He could have been cautioned though. And if he had, his name would have been on the national database for at least five years.
# Huntley's name was, however, logged on Humberside Police's own local computer system. In 1999 PC Michael Harding wrote a file on him, saying he was clearly a "serial sex attacker".
But the report was deleted during a review of the database a few months before Huntley applied for the job at Soham Village College.
# Chief Constable David Westwood conceded their intelligence system had "failed almost completely" and admitted he had been wrong to blame the Data Protection Act for the vetting process.
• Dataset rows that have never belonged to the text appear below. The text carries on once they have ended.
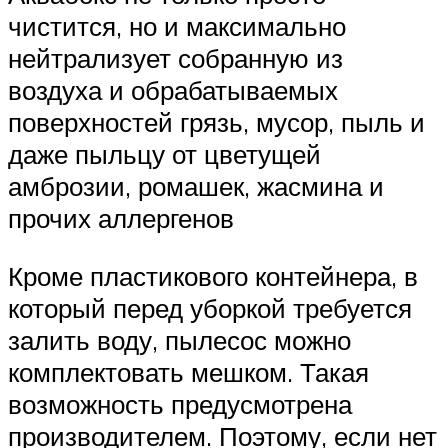
чистится, но и максимально
нейтрализует собранную из
воздуха и обрабатываемых
поверхностей грязь, мусор, пыль и
даже пыльцу от цветущей
амброзии, ромашек, жасмина и
прочих аллергенов
Кроме пластикового контейнера, в
который перед уборкой требуется
залить воду, пылесос можно
комплектовать мешком. Такая
возможность предусмотрена
производителем. Поэтому, если нет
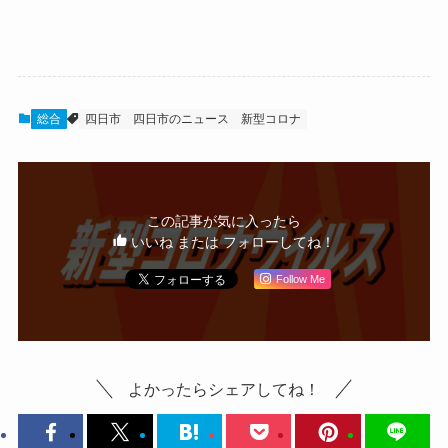
総合
四日市
四日市のニュース
新型コロナ
この記事が気に入ったら
いいね または フォローしてね！
Follow Me
よかったらシェアしてね！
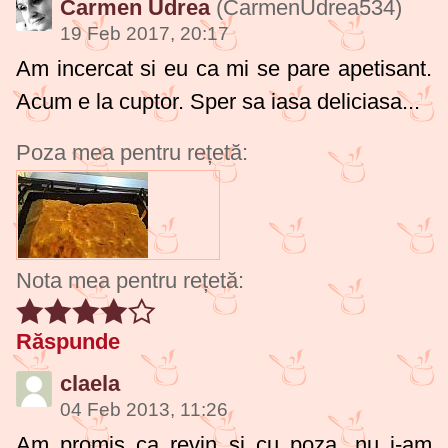
Carmen Udrea
(CarmenUdrea534)
19 Feb 2017, 20:17
Am incercat si eu ca mi se pare apetisant.
Acum e la cuptor. Sper sa iasa deliciasa...
Poza mea pentru rețetă:
Nota mea pentru rețetă:
Răspunde
claela
04 Feb 2013, 11:26
Am promis ca revin si cu poza...nu i-am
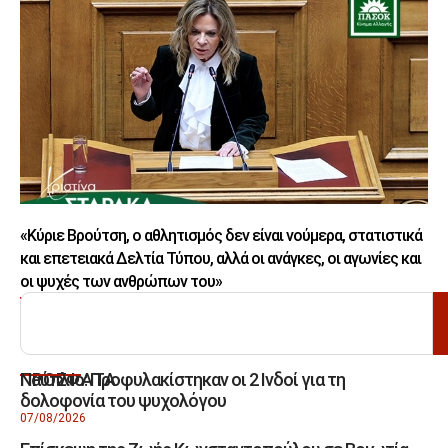
«Κύριε Βρούτση, ο αθλητισμός δεν είναι νούμερα, στατιστικά
και επετειακά Δελτία Τύπου, αλλά οι ανάγκες, οι αγωνίες και
οι ψυχές των ανθρώπων του»
ΑΝΑΖΗΤΗΣΗ
Ναύπλιο: Προφυλακίστηκαν οι 2 Ινδοί για τη
ΠΡΟΣΦΑΤΑ
δολοφονία του ψυχολόγου
07/08/2026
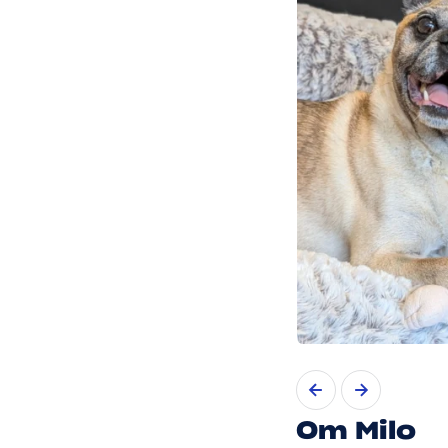
Slide 1 of 5
Om Milo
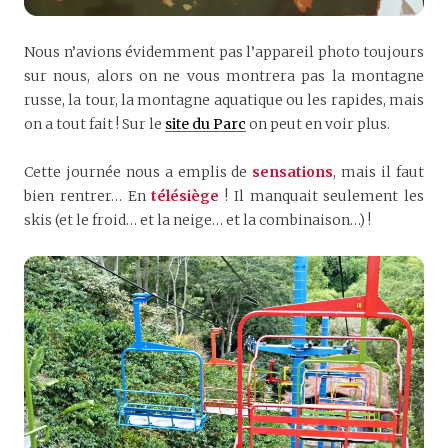
Nous n’avions évidemment pas l’appareil photo toujours
sur nous, alors on ne vous montrera pas la montagne
russe, la tour, la montagne aquatique ou les rapides, mais
on a tout fait ! Sur le
site du Parc
on peut en voir plus.
Cette journée nous a emplis de
sensations
, mais il faut
bien rentrer… En
télésiège
! Il manquait seulement les
skis (et le froid… et la neige… et la combinaison…) !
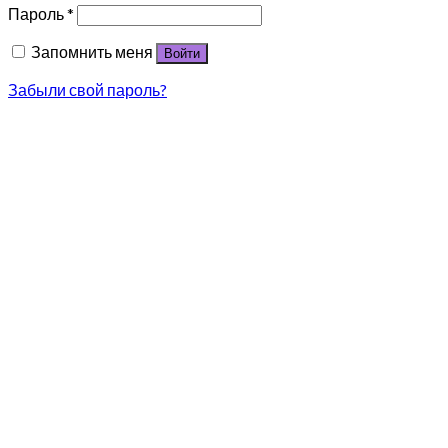
Пароль
*
Запомнить меня
Войти
Забыли свой пароль?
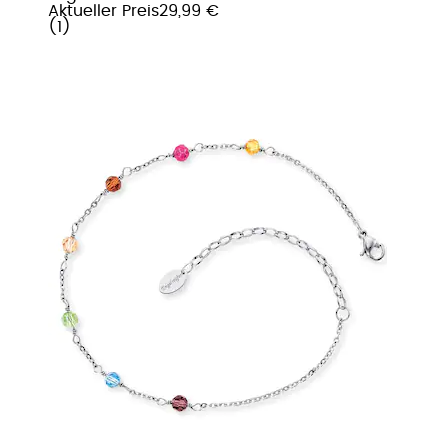
Aktueller Preis
29,99 €
(
1
)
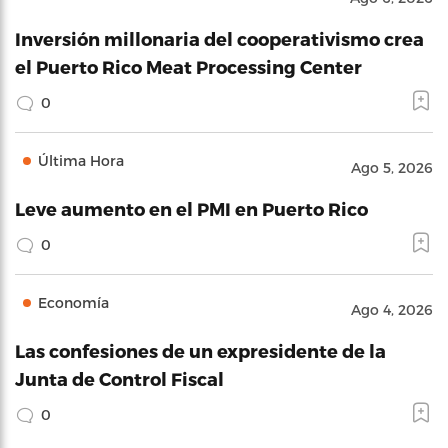
Inversión millonaria del cooperativismo crea
el Puerto Rico Meat Processing Center
0
Última Hora
Ago 5, 2026
Leve aumento en el PMI en Puerto Rico
0
Economía
Ago 4, 2026
Las confesiones de un expresidente de la
Junta de Control Fiscal
0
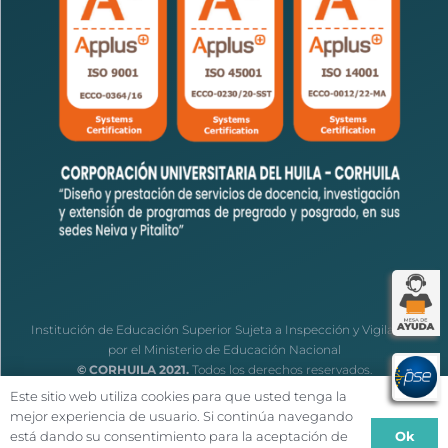
Institución de Educación Superior Sujeta a Inspección y Vigilancia
por el Ministerio de Educación Nacional
© CORHUILA 2021.
Todos los derechos reservados.
Este sitio web utiliza cookies para que usted tenga la
mejor experiencia de usuario. Si continúa navegando
Ok
está dando su consentimiento para la aceptación de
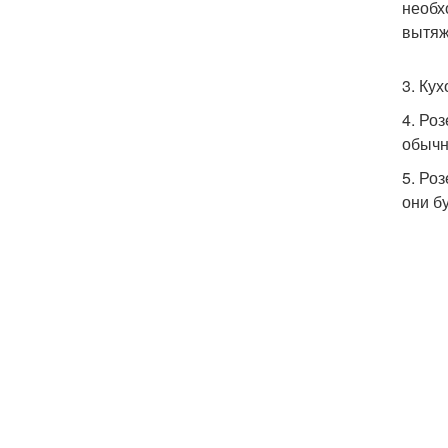
необх
вытяж
3. Ку
4. Ро
обычн
5. Ро
они б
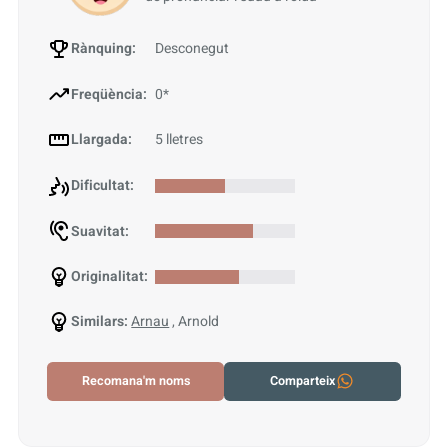
Rànquing:
Desconegut
Freqüència:
0*
Llargada:
5 lletres
Dificultat:
Suavitat:
Originalitat:
Similars:
Arnau
, Arnold
Recomana'm noms
Comparteix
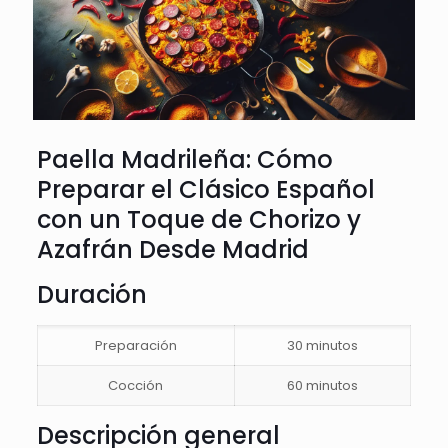
Paella Madrileña: Cómo
Preparar el Clásico Español
con un Toque de Chorizo y
Azafrán Desde Madrid
Duración
Preparación
30 minutos
Cocción
60 minutos
Descripción general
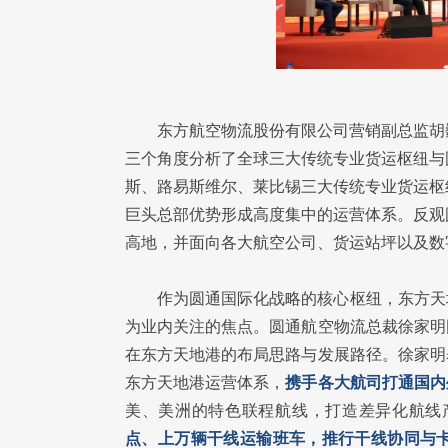
东方航空物流股份有限公司营销副总监胡
三个角度分析了全球三大传统专业货运枢纽与
斯、路易斯维尔、莱比锡三大传统专业货运枢
巨头总部优势形成高度集中的运营体系。反观
高地，并面向各大航空公司、货运站坪以及数
作为圆通国际化战略的核心枢纽，东方天
为业内关注的焦点。圆通航空物流总裁徐家明
在东方天地港的布局思路与发展路径。徐家明
东方天地港运营体系，
携手各大航司打通国内
美、美洲的特色联程航线，打造差异化航线
点、上万辆干线运输班车，推行干线协同与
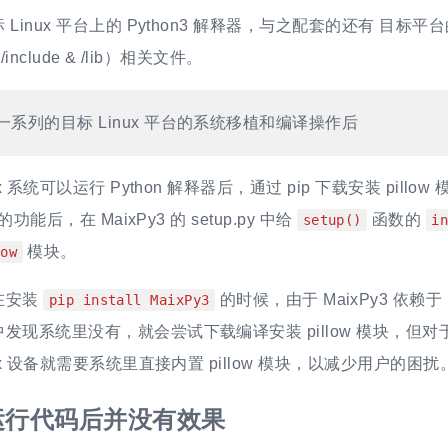
Linux 平台上的 Python3 解释器，与之配套的还有 目标平
include & /lib）相关文件。
一系列的目标 Linux 平台的系统移植和编译操作后
ux 系统可以运行 Python 解释器后，通过 pip 下载安装 pillo
现的功能后，在 MaixPy3 的 setup.py 中给
函数的
setup()
i
模块。
low
在安装
的时候，由于 MaixPy3 依赖于 
pip install MaixPy3
发现系统里没有，就会尝试下载编译安装 pillow 模块，但
ux 设备就需要系统里直接内置 pillow 模块，以减少用户的困扰
运行代码后并没有效果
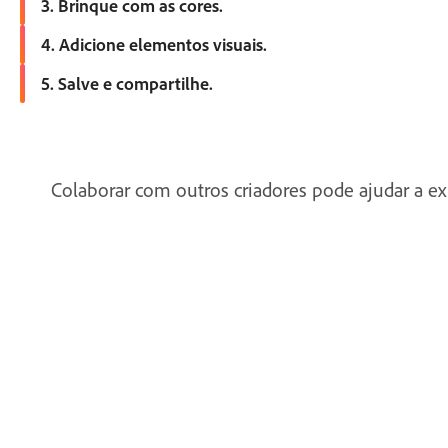
3. Brinque com as cores.
Ajuste o esquema de cores dos componentes existentes para to
4. Adicione elementos visuais.
Adicione suas próprias fotos, use imagens de stock ou insira í
5. Salve e compartilhe.
Faça uma verificação rápida e depois baixe, imprima ou publiq
Colaborar com outros criadores pode ajudar a ex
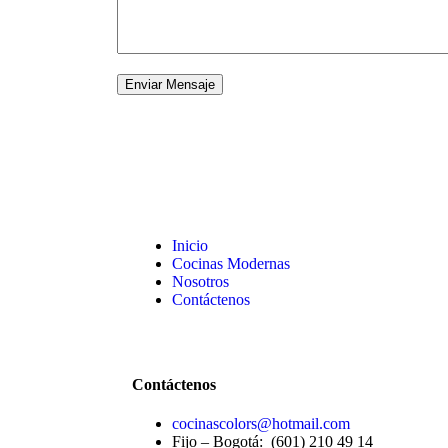
Inicio
Cocinas Modernas
Nosotros
Contáctenos
Contáctenos
cocinascolors@hotmail.com
Fijo – Bogotá: (601) 210 49 14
# The force also failed to update Police National Computer (PNC) records to include Huntley's alias surname of Nixon, so the response to any checks would have been "no trace".
They had twice been told Huntley and Nixon were the same person.
# Staff responsible for vetting job applicants such as Huntley were not able to access a database with information about sex offences and children.
Chief Constable of Cambridgeshire Police Tom Lloyd said his officers had not vetted Ian Huntley properly and its systems contained "weaknesses".
Two specific human errors were also made during the vetting process.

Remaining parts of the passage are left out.